How Deploy Risk is Scored
The research-validated signals Koalr uses to predict incident probability before each deployment.
Every deployment gets a risk score from 0–100. Scores ≥ 70 are HIGH risk. Scores 40–69 are MEDIUM. Below 40 is LOW.
The score is a weighted sum of 33 factors across five categories, derived from published software engineering research (Hassan 2009, Bird 2011, Nagappan & Zeller 2010, McIntosh 2015, and others). Factor weights are per-organization and auto-tune over time as Koalr learns which signals actually predict incidents in your codebase.
Signal categories
| Category | Signals | Weight |
|---|---|---|
| Change characteristics | Entropy, Size, File Count, File Churn Rate, DDL Migration, Dependency Changes | 30% |
| Author expertise | File Familiarity, Module Ownership, Historical Rework Rate | 25% |
| Review coverage | Review Depth, Reviewer Familiarity, CODEOWNERS Compliance, Time-to-Approval | 20% |
| Test coverage | Coverage Delta on Changed Files, New Code Coverage, Test-to-Code Ratio | 15% |
| Deployment context | Timing, Deploy Frequency, SLO Burn Rate, Concurrent Incidents, Rollback Frequency, AI Authorship, Cross-Service Blast Radius | 10% |
Factor Tiers
Factors are organized into three tiers by predictive strength:
| Tier | Factors | Default weight each |
|---|---|---|
| Tier 1 — Highest signal | Change Entropy, Author File Expertise, Minor Contributors, Change Burst | 8–11% |
| Tier 2 — Moderate signal | Review Coverage, CODEOWNERS Compliance, Historical Failures, File Count, Patch Coverage, SLO Burn Rate | 6–8% |
| Tier 3 — Supporting signal | Change Size, Semantic Risk, Schema Migration, Timing, AI Authorship, Rollback Frequency, Concurrent Incidents | 3–7% |
Tier 1 Factors
Change Entropy (11%)
Hassan 2009 — consistently the top predictor in replications across Vista/Win7, Linux, Eclipse.

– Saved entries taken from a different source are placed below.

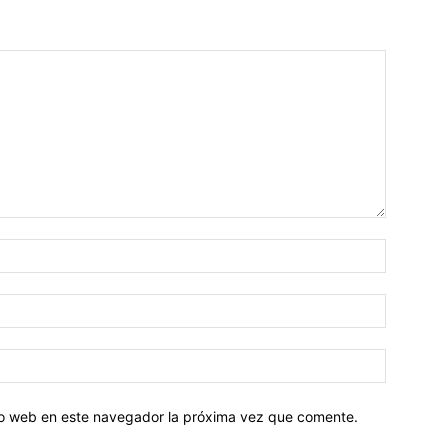
tio web en este navegador la próxima vez que comente.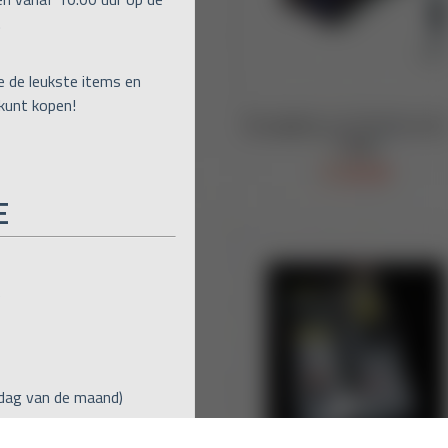
.
e de leukste items en
 kunt kopen!
E
)
jdag van de maand)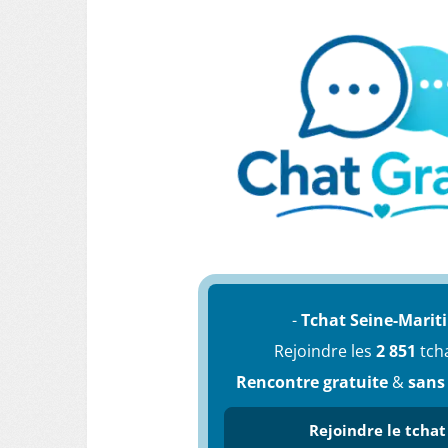
-
Tchat Seine-Marit
Rejoindre les
2 851
tch
Rencontre gratuite
&
sans
Rejoindre le tchat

Entropy measures how spread out changes are across the codebase's historical change patterns. A PR that modifies files that have never been changed together scores high entropy — these cross-cutting changes are harder to reason about and more likely to introduce unexpected interactions.
Computed by Koalr from your repository's git history. Higher entropy → higher score.
Author File Expertise (10%)
Bird 2011, Rahman 2011 — file-level expertise is more predictive than repo-level experience.
Measures how familiar the PR author is with each specific file being changed, based on historical commit activity. An experienced engineer changing files they've never touched before scores higher risk than a junior engineer changing files they own.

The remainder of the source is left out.